Weiter heißt es «die durchschnittlichen Kosten für Lehrbücher pro Schüler betragen 168 Euro. Der um 3% gestiegene Preis für Kinderbücher beträgt jetzt 172 Euro für die Grundschulbildung». Was die Schuluniformen betrifft, so ist der Preis im Jahr 2019 im Durchschnitt um 1,03% auf 204 Euro gestiegen.
IN DEN VEREINIGTEN STAATEN
In den USA hat das Schuljahr bereits vor einigen Wochen begonnen und zwei Merkmale sind kennzeichnend für seine Entwicklung: die Unsicherheit der Schüler angesichts der steigenden Welle von Schießereien in den Schulen und die immer höheren Bildungskosten.
Die Washington Post stellt fest, dass in den letzten 18 Jahren 220 Schießereien an Grund- und weiterführenden Schulen stattgefunden haben, denen mehr als 218.000 Schüler ausgesetzt waren.
Denken wir daran, dass die Vereinigten Staaten ein Land mit 326 Millionen Einwohnern und 393 Millionen Waffen sind.
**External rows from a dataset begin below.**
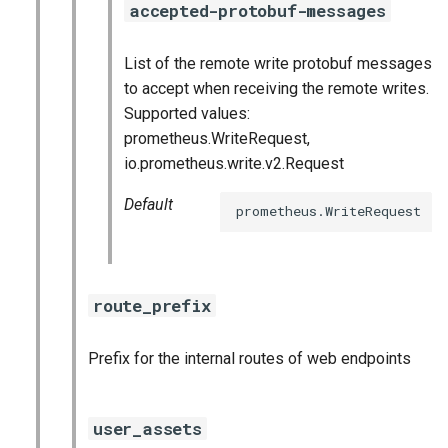
accepted-protobuf-messages
List of the remote write protobuf messages
to accept when receiving the remote writes.
Supported values:
prometheus.WriteRequest,
io.prometheus.write.v2.Request
Default
prometheus.WriteRequest
route_prefix
Prefix for the internal routes of web endpoints
user_assets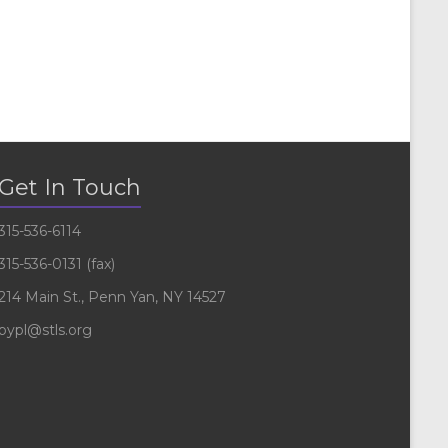
Get In Touch
315-536-6114
315-536-0131 (fax)
214 Main St., Penn Yan, NY 14527
pypl@stls.org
Im Jahr 2018 wurde in der amerikanischen Gesellschaft ein makaberer Rekord gebrochen: 25 Schießereien in Schulen, 94 Schüler wurden von den Schüssen getroffen, 33 von ihnen wurden getötet und 61 verletzt.
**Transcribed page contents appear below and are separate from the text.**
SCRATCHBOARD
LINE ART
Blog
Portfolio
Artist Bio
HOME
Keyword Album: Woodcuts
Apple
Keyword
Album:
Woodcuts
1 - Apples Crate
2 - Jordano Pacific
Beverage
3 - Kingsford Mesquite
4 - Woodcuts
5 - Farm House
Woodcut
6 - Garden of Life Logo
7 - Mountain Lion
Ein weiteres Element ist, dass dieses Ausmaß an bewaffneter Gewalt die Schließung von Schulen erzwungen hat, was sich auch auf das Studienprogramm auswirkt. Unter den Zeugen der Schießereien waren 220.000 Kinder, die in Kindergärten gingen und jünger als sieben Jahre waren.
Außerdem mussten die amerikanischen Familien in diesem Jahr zusätzlich zu den Kosten für Bildung noch durchschnittlich 200 US-Dollar für kugelsichere Materialien aufbringen. Kugelsichere Schultaschen kommen in Mode und das Geschäft ihrer Hersteller floriert.
Pressemeldungen zufolge „kostet der Besuch einer Universität nirgendwo auf der Welt so viel wie in den USA. Einige private Einrichtungen kosten mehr als 50.000 US-Dollar pro Jahr, allerdings nur für Studiengebühren, dh ohne Unterkunft, Verpflegung oder Bücher. Alle Bundesstaaten haben öffentliche Universitäten, die normalerweise zwischen 20.000 und 30.000 US-Dollar kosten.
In Kuba sind solche Tatsachen undenkbar, wie die Unsicherheit von Schülern angesichts möglicher Schießereien in ihren Schulen oder aber der familiäre Albtraum, den Privatschulen mit hohen Unterrichtskosten, Lehrbüchern, Uniformen und anderen Kosten mit sich bringen würden. Doch die Kenntnis dieser Realitäten, der guten und der schlechten, ist Teil der schönen Aufgabe der Bildung für alle.